Kyiv Light Rail station

Kiltseva Doroha (Кільцева дорога) is a station on the Kyiv Light Rail. It was opened in 1977.

== History ==
Kiltseva Doroha station with a balloon loop, one side platform and a dispatcher building was opened in 1977. The balloon loop had a technical tracks with a lot of turning options. In 1980's the road junction was built around the station

In 2008 the station was temporarily closed because of the tram line reconstruction. In 2010 the station reopened after its first reconstruction. The tracks amount decreased from four to just two and the dispatcher building was destroyed to build a new vestibule with a canopy for the platform.

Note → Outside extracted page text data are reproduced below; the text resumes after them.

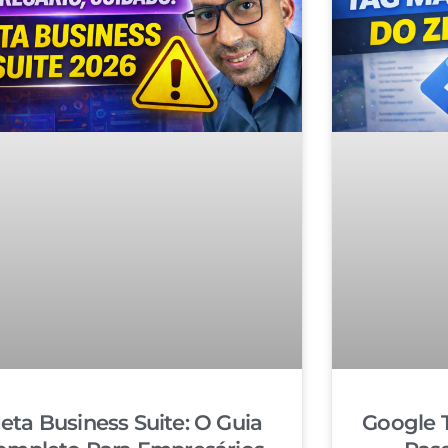
eta Business Suite: O Guia
Google 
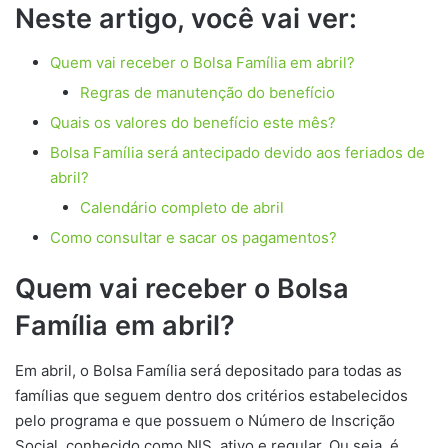
Neste artigo, você vai ver:
Quem vai receber o Bolsa Família em abril?
Regras de manutenção do benefício
Quais os valores do benefício este mês?
Bolsa Família será antecipado devido aos feriados de
abril?
Calendário completo de abril
Como consultar e sacar os pagamentos?
Quem vai receber o Bolsa
Família em abril?
Em abril, o Bolsa Família será depositado para todas as
famílias que seguem dentro dos critérios estabelecidos
pelo programa e que possuem o Número de Inscrição
Social, conhecido como NIS, ativo e regular. Ou seja, é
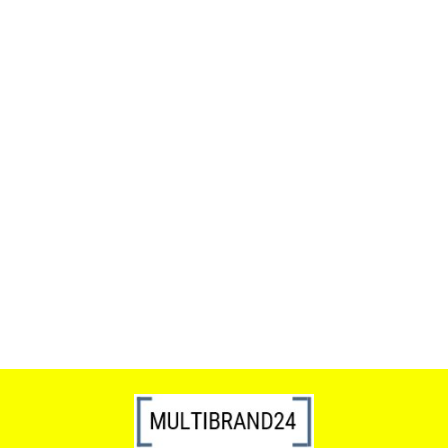
ACTONA stolik ALISMA 50 -
szkło, złota podstawa
Lampa wisząca RING 80
srebrna - LED, stal polerowana
739.00
1899.00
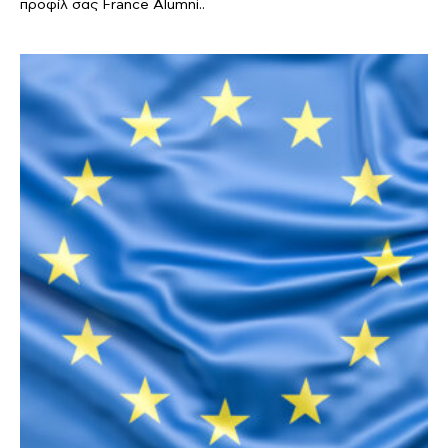
προφίλ σας France Alumni..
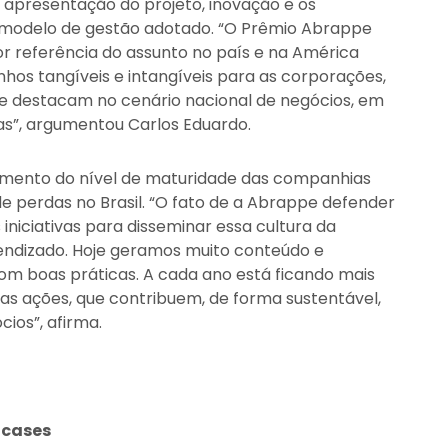
 apresentação do projeto, inovação e os
o modelo de gestão adotado. “O Prêmio Abrappe
ior referência do assunto no país e na América
nhos tangíveis e intangíveis para as corporações,
 se destacam no cenário nacional de negócios, em
s”, argumentou Carlos Eduardo.
cimento do nível de maturidade das companhias
e perdas no Brasil. “O fato de a Abrappe defender
 iniciativas para disseminar essa cultura da
ndizado. Hoje geramos muito conteúdo e
 boas práticas. A cada ano está ficando mais
 das ações, que contribuem, de forma sustentável,
cios”, afirma.
 cases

In 2014 the Aprel mall opened on the other side of the junction, occupying the free space inside of it. In 2016 it was decided to expend it by building a new complex called April Mall (later renamed to April City) right on top of the tram station with a connection to the planned April Tower business center, forming an arch on top of the junction.

To start a preparation work one of the loop's tracks was dismantled and the construction was going on around the existing track. Since 2017 the center of the loop was also occupied by construction making a corridor for tracks. In October 2018 the station was completely closed, the vestibule built in 2010 was demolished to make an indoor tram station inside the mall the rails were also changed to new ones so the trams were able to go through the construction without stopping.

The April City caused a controversy, especially since it was building right on the roadway, narrowing it down.